• [WHAT IS REQUIRED]
Take the records below and set down exactly the lines from the one with "CDC นุ่มหนึบเหนือระดับ" to the one with "淑徳大学 総合福祉学部社会福祉学科 准教授", ends included; do not copy the pictures.

• [Saved data entries]
- Opening Delimiter -
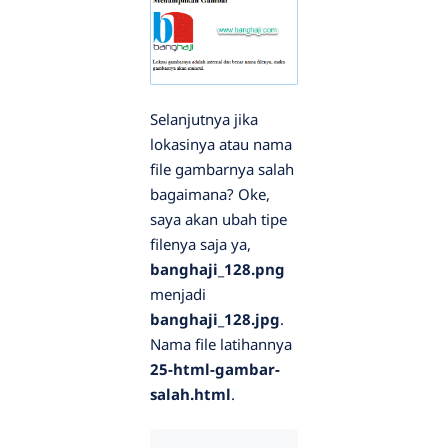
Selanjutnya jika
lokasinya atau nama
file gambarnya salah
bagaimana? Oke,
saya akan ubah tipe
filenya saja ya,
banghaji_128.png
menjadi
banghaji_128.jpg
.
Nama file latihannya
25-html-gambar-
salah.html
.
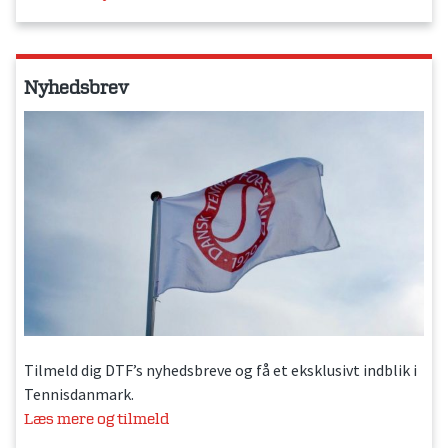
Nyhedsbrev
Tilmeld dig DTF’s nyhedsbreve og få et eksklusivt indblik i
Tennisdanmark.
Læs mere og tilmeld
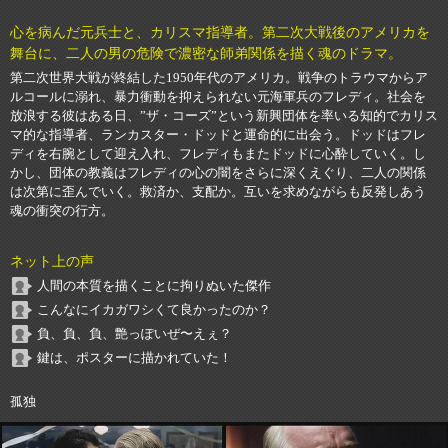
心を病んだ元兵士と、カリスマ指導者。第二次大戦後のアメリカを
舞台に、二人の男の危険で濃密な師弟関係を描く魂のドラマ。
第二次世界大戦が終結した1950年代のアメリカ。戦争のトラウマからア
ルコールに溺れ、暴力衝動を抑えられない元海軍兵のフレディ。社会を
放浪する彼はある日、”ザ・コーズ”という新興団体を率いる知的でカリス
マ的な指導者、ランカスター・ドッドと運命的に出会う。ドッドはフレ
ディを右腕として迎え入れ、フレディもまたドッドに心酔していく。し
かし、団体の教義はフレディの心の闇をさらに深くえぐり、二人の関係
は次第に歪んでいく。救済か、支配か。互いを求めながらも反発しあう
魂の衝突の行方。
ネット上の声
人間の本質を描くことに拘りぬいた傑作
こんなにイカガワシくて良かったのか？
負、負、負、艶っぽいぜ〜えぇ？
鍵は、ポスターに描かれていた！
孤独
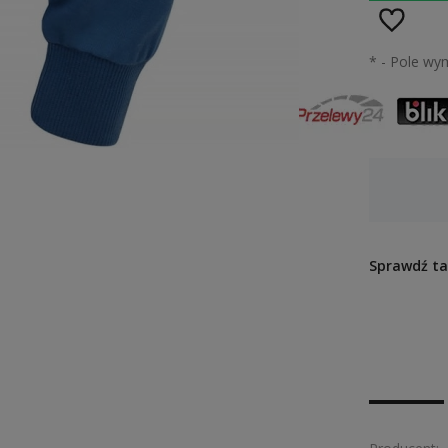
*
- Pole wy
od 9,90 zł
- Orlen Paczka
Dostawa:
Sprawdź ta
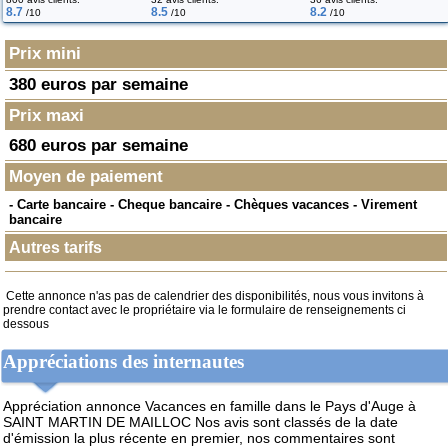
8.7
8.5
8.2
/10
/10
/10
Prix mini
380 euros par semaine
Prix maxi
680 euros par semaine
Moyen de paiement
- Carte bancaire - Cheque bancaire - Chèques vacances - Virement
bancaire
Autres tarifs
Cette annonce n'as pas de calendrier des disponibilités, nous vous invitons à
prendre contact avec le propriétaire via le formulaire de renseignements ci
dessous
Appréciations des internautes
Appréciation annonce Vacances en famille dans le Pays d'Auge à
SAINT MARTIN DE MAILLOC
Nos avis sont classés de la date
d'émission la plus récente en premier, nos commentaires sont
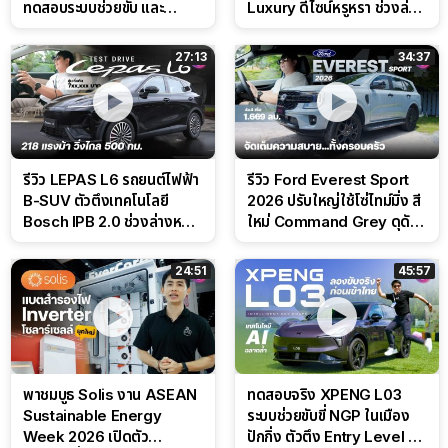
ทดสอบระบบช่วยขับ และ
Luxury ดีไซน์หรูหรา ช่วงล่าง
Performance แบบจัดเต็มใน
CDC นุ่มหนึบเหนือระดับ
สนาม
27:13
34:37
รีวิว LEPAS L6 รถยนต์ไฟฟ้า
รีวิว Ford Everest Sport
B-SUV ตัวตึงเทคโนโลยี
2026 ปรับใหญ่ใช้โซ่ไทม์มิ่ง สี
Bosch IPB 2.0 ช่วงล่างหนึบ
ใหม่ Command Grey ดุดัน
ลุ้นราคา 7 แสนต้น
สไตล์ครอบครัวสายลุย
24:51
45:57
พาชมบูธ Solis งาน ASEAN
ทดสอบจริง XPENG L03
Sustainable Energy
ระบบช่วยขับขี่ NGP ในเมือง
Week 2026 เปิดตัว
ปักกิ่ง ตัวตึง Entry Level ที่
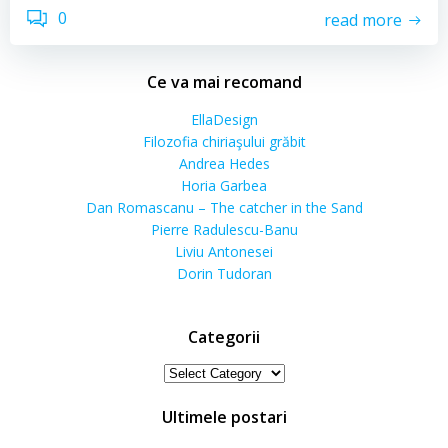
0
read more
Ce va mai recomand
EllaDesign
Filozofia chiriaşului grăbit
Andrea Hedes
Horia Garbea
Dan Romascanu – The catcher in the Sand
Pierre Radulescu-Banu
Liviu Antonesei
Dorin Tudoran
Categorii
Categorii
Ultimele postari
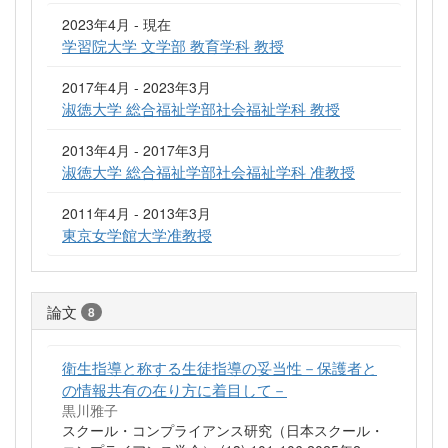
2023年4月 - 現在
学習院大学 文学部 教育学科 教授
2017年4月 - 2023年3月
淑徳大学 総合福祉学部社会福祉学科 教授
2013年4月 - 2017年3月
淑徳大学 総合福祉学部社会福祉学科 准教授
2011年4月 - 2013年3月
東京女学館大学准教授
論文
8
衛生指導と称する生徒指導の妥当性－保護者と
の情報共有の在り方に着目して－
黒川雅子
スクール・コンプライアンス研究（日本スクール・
- Closing Delimiter -
• [ANSWER SECTION]
CDC นุ่มหนึบเหนือระดับ
สนาม
27:13
34:37
รีวิว LEPAS L6 รถยนต์ไฟฟ้า
รีวิว Ford Everest Sport
B-SUV ตัวตึงเทคโนโลยี
2026 ปรับใหญ่ใช้โซ่ไทม์มิ่ง สี
Bosch IPB 2.0 ช่วงล่างหนึบ
ใหม่ Command Grey ดุดัน
ลุ้นราคา 7 แสนต้น
สไตล์ครอบครัวสายลุย
24:51
45:57
พาชมบูธ Solis งาน ASEAN
ทดสอบจริง XPENG L03
Sustainable Energy
ระบบช่วยขับขี่ NGP ในเมือง
Week 2026 เปิดตัว
ปักกิ่ง ตัวตึง Entry Level ที่
0
read more
Ce va mai recomand
EllaDesign
Filozofia chiriaşului grăbit
Andrea Hedes
Horia Garbea
Dan Romascanu – The catcher in the Sand
Pierre Radulescu-Banu
Liviu Antonesei
Dorin Tudoran
Categorii
Categorii
Ultimele postari
2023年4月 - 現在
学習院大学 文学部 教育学科 教授
2017年4月 - 2023年3月
淑徳大学 総合福祉学部社会福祉学科 教授
2013年4月 - 2017年3月
淑徳大学 総合福祉学部社会福祉学科 准教授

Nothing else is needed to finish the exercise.